An attempt to unmask those corroding our democratic setup
A Potpourri of Vestiges Review
By Murtaza Ali
Featured in IMDb Critic Reviews
|Jai Ho! Democracy (2015) - By Ranjit Kapoor|
Our Rating: 7.0
IMDb Ratings: 6.0
Genre: Comedy | War
Cast: Om Puri, Annu Kapoor, Satish Kaushik
Cast: Om Puri, Annu Kapoor, Satish Kaushik
Runtime: 85 min
Summary: A freak incident in an Indian camp along the LoC triggers a war of words with their Pakistani counterparts on the other side of the no-man's land. News of this standoff between the two camps gets leaked to a news reporter and in no time, spreading rumors on national television that India and Pakistan are on the brink of a war. The Home Minister, in a bid to buy time, sets up a committee meeting to discuss the situation, submitting that they will decide whether India should go on war or not.
Jai Ho! Democracy is an Indian satirical comedy co-directed by Ranjit Kapoor and Bikramjeet Singh Bhullar. The movie stars renowned thespians like Om Puri, Annu Kapoor, Seema Biswas, Adil Hussain and Satish Kaushik in pivotal roles. The central theme of the movie is the policy paralysis that the yesteryear Indian governments have been notorious for.
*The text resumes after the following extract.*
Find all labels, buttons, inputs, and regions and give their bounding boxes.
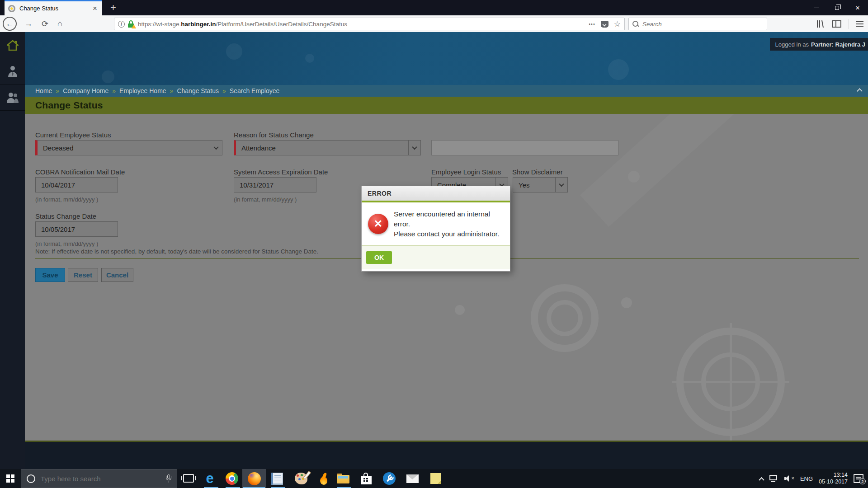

Jai Ho! Democracy satirizes how the powers-that-be procrastinate things endlessly, choosing to play the fiddle while Rome burns to ashes. The movie also takes a dig at the media by highlighting its desperation to focus upon the trivial issues.
|Annu Kapoor as former Chief Justice Ramalingam|
Jai Ho! Democracy is an attempt on the part of Ranjit Kapoor—the mastermind behind the cult classic Jaane Bhi Do Yaaro (1983)—to recreate the old magic. Does he succeed? Well, the answer is Yes… and No. Yes, because he revisits the old motifs with the same honesty and precision. There are moments in the film that call for unbridled joy and laughter. There are some tender moments in there as well but the high humor quotient inevitably gets the better of them. No, because the sharp-tongued criticism, dark humor, and the ambiguously incriminating tone of Jaane Bhi Do Yaaro remains unmatched.
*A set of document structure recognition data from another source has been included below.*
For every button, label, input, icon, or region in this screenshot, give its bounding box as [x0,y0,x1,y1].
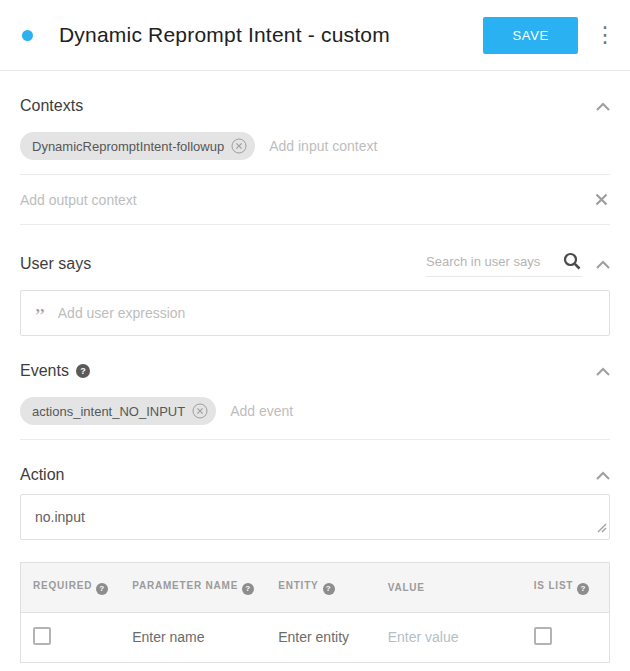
user-expression-box: ” [20,290,610,336]
events-header: Events ? [20,362,610,380]
value-column-header: VALUE [376,563,522,613]
user-says-section: User says ” [20,251,610,336]
input-contexts-row: DynamicRepromptIntent-followup [20,119,610,175]
parameter-row [21,612,610,662]
user-says-collapse-chevron-up-icon[interactable] [596,260,610,269]
contexts-section: Contexts DynamicRepromptIntent-followup [20,97,610,225]
parameters-table: REQUIRED? PARAMETER NAME? ENTITY? VALUE … [20,562,610,663]
entity-column-header: ENTITY? [266,563,375,613]
remove-input-context-icon[interactable] [231,138,247,154]
add-input-context-field[interactable] [269,138,450,154]
action-header: Action [20,466,610,484]
events-row: actions_intent_NO_INPUT [20,384,610,440]
intent-status-dot [22,30,33,41]
parameter-entity-field[interactable] [278,629,359,645]
input-context-chip-label: DynamicRepromptIntent-followup [32,139,224,154]
remove-event-icon[interactable] [192,403,208,419]
required-column-header: REQUIRED? [21,563,121,613]
add-user-expression-field[interactable] [58,305,595,321]
parameters-header-row: REQUIRED? PARAMETER NAME? ENTITY? VALUE … [21,563,610,613]
action-input-box [20,494,610,540]
is-list-help-icon[interactable]: ? [577,583,589,595]
parameter-name-field[interactable] [132,629,248,645]
user-says-header: User says [20,251,610,277]
events-help-icon[interactable]: ? [76,364,90,378]
add-event-field[interactable] [230,403,411,419]
action-collapse-chevron-up-icon[interactable] [596,471,610,480]
parameter-name-help-icon[interactable]: ? [242,583,254,595]
parameter-name-column-header: PARAMETER NAME? [120,563,266,613]
input-context-chip: DynamicRepromptIntent-followup [20,132,255,160]
intent-form: Contexts DynamicRepromptIntent-followup [0,97,630,663]
contexts-header: Contexts [20,97,610,115]
clear-output-context-icon[interactable] [593,191,610,208]
is-list-column-header: IS LIST? [522,563,610,613]
events-collapse-chevron-up-icon[interactable] [596,367,610,376]
more-options-icon[interactable]: ⋮ [594,24,616,46]
event-chip-label: actions_intent_NO_INPUT [32,404,185,419]
entity-help-icon[interactable]: ? [323,583,335,595]
parameter-value-field[interactable] [388,629,504,645]
action-name-field[interactable] [35,509,595,525]
action-title: Action [20,466,64,484]
page-title: Dynamic Reprompt Intent - custom [59,23,483,47]
user-says-search [426,251,582,277]
quote-icon: ” [35,310,45,322]
save-button[interactable]: SAVE [483,17,578,54]
action-section: Action [20,466,610,540]
intent-header: Dynamic Reprompt Intent - custom SAVE ⋮ [0,0,630,71]
contexts-collapse-chevron-up-icon[interactable] [596,102,610,111]
search-input[interactable] [426,254,554,269]
is-list-checkbox[interactable] [534,627,552,645]
events-title: Events [20,362,69,380]
user-says-title: User says [20,255,91,273]
events-section: Events ? actions_intent_NO_INPUT [20,362,610,440]
output-contexts-row [20,175,610,225]
search-icon[interactable] [562,251,582,271]
required-checkbox[interactable] [33,627,51,645]
contexts-title: Contexts [20,97,83,115]
resize-grip-icon[interactable] [597,519,607,537]
required-help-icon[interactable]: ? [96,583,108,595]
add-output-context-field[interactable] [20,192,593,208]
event-chip: actions_intent_NO_INPUT [20,397,216,425]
|Om Puri (left) as right-wing heavyweight Pandeyji|
Jai Ho! Democracy is a straightforward satire that takes a dig at the opportunistic politicians who lack the intent to act fact and according to the needs of the time in the best interest of the nation. All they are interested in is power and once they get hold of it, by hook or by crook, they are too reluctant to wield it for the benefit of their countrymen. They are masters at filibustering and often indulge in meaningless debates (both inside and outside the parliament) to cause unnecessary delays. For these political parasites, democracy is a sham. In the words of Mahatma Gandhi: “Democracy is a great institution and therefore it is liable to be greatly abused.”
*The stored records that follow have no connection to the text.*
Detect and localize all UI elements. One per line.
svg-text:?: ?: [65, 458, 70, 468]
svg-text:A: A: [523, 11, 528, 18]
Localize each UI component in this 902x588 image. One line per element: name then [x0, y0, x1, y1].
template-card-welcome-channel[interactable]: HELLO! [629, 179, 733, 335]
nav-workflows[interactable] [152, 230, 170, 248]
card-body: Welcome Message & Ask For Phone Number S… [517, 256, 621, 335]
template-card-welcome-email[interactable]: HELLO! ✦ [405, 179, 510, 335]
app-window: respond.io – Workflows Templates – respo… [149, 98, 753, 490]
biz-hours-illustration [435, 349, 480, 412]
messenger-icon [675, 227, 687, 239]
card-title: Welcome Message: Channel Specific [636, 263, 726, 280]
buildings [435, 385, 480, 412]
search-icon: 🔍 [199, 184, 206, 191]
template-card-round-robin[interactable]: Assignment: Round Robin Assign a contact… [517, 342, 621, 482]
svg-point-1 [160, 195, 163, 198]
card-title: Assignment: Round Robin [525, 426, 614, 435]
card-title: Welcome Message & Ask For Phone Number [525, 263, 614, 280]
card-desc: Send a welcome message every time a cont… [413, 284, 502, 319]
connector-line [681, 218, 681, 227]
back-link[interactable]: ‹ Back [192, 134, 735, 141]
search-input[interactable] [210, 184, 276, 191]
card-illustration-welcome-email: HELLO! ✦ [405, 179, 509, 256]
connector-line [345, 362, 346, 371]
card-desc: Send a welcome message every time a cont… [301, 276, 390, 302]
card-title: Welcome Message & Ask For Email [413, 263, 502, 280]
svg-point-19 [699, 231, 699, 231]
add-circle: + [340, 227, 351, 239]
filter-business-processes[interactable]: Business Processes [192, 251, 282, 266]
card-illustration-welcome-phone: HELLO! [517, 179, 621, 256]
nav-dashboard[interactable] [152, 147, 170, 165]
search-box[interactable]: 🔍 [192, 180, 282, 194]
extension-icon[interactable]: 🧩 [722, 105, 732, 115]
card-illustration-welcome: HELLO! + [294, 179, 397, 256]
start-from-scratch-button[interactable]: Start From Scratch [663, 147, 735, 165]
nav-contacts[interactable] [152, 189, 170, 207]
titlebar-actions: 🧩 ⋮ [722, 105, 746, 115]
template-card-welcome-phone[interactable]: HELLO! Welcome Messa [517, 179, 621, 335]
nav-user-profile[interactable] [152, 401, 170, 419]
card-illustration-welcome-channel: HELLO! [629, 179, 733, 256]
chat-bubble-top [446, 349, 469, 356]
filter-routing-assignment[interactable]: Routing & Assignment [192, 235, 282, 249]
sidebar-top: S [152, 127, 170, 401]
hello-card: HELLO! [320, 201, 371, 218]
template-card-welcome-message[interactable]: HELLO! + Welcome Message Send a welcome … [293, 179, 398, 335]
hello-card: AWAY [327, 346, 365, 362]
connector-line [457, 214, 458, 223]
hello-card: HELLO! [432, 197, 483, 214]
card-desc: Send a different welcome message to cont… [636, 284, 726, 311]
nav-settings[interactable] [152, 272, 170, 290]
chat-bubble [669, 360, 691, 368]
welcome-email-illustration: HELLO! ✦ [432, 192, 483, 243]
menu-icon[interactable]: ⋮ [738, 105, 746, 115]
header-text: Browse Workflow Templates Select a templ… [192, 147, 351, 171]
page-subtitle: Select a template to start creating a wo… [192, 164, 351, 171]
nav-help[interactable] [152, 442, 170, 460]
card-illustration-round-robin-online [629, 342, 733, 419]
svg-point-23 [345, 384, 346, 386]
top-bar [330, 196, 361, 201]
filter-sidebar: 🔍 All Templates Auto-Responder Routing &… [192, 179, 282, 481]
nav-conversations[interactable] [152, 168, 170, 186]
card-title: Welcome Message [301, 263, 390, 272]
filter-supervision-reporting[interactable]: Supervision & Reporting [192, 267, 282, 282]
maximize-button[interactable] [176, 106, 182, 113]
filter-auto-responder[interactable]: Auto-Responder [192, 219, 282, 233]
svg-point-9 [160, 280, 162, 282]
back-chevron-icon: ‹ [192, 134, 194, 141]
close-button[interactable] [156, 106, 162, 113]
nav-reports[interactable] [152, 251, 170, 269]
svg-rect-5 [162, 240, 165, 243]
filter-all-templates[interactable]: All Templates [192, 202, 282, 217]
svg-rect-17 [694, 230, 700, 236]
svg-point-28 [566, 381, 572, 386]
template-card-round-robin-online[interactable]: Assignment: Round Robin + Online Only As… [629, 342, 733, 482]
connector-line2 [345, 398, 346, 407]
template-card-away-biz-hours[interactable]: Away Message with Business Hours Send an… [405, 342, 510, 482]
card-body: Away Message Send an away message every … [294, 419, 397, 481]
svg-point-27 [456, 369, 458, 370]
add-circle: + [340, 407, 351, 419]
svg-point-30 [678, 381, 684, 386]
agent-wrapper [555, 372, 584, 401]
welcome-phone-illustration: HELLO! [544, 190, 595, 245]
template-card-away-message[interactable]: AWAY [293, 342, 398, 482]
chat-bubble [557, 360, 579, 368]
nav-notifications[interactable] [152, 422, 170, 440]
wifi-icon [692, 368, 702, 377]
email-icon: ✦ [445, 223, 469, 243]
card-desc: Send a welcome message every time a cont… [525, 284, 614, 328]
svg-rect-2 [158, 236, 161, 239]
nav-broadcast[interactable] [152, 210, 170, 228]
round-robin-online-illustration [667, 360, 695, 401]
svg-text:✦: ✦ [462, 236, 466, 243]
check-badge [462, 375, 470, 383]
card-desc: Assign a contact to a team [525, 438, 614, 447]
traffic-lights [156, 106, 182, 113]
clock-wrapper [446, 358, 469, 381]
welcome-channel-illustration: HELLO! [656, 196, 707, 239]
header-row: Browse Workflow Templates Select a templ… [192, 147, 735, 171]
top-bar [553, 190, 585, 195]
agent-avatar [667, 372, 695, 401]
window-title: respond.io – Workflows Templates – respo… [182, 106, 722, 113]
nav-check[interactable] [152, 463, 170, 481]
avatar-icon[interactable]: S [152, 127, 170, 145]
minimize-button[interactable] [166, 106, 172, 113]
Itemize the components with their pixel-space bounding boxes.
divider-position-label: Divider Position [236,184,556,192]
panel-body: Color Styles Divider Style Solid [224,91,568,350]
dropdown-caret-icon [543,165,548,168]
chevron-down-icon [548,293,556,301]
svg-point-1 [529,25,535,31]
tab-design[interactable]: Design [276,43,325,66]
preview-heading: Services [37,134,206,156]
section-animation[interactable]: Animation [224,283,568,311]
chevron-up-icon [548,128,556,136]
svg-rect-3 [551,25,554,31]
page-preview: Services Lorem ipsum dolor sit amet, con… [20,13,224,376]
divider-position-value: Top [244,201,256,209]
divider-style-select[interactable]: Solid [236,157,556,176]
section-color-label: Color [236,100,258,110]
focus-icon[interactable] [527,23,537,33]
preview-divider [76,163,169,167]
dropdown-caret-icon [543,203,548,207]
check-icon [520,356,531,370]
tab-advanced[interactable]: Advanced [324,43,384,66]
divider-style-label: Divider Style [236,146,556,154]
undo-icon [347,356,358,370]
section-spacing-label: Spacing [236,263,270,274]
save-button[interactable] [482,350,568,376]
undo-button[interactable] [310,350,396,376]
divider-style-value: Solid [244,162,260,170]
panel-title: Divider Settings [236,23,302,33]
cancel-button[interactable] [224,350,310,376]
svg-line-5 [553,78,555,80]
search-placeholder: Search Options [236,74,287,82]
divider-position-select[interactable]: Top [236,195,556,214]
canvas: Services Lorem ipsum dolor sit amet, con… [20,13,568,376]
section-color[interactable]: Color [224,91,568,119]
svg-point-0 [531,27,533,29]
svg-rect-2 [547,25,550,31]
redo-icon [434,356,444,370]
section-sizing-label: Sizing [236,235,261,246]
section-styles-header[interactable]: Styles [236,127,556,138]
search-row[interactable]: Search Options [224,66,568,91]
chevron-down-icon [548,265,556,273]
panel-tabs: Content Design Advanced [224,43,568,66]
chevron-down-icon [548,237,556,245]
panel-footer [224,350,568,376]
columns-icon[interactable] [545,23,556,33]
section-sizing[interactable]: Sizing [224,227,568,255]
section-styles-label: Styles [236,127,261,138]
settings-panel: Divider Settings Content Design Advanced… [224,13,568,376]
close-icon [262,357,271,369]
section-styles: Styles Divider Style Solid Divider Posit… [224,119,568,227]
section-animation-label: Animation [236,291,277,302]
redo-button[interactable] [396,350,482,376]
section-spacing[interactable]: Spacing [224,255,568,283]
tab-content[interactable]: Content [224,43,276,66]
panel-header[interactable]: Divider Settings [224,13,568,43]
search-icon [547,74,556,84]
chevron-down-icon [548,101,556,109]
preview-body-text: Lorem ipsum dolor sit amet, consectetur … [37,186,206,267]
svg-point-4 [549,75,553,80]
|Satish Kaushik as MoS (Defence) Harpool Choudhry|
Media is often regarded as the fourth pillar of democracy. It is the duty of the media to act with great responsibility while dealing with issues of national importance. And yet we are witnessing an unprecedented rise in yellow journalism with the advent of 24/7 private news channels—there is a desperate urge in the electronic media to sensationalize trivial issues for the sake of TRP. In Jai Ho! Democracy, we see how an overzealous reporter blows a news of a minor standoff between the Indian and Pakistani soldiers along the LoC out of proportion, thereby dragging India and Pakistan on the brink of a war. And, viola, a high profile committee is set up to decide over the future course of action in retaliation to the aggression shown by the Pak army!
|A Still from Jai Ho! Democracy|
Overall, Jai Ho! Democracy serves as a great eye-opener, a relevant satire on the opportunistic politicians and the irresponsible media. And while it fails to pack a punch like Jaane Bhi Do Yaaro, it nonetheless succeeds in its attempt to unmask the shifty politicians and the manipulative media corroding our democratic setup. It also succeeds in delivering a message of love to the people on both sides of the border. Jai Ho! Democracy certainly lacks the razzmatazz of a typical masala film from Bollywood but it more than compensates for it with its honest criticism and relevant social message. The movie both entertains and offers ample food for thought. However, the casual viewers looking for pop-cornish entertainment are bound to nitpick in want of some pretty faces and escapism.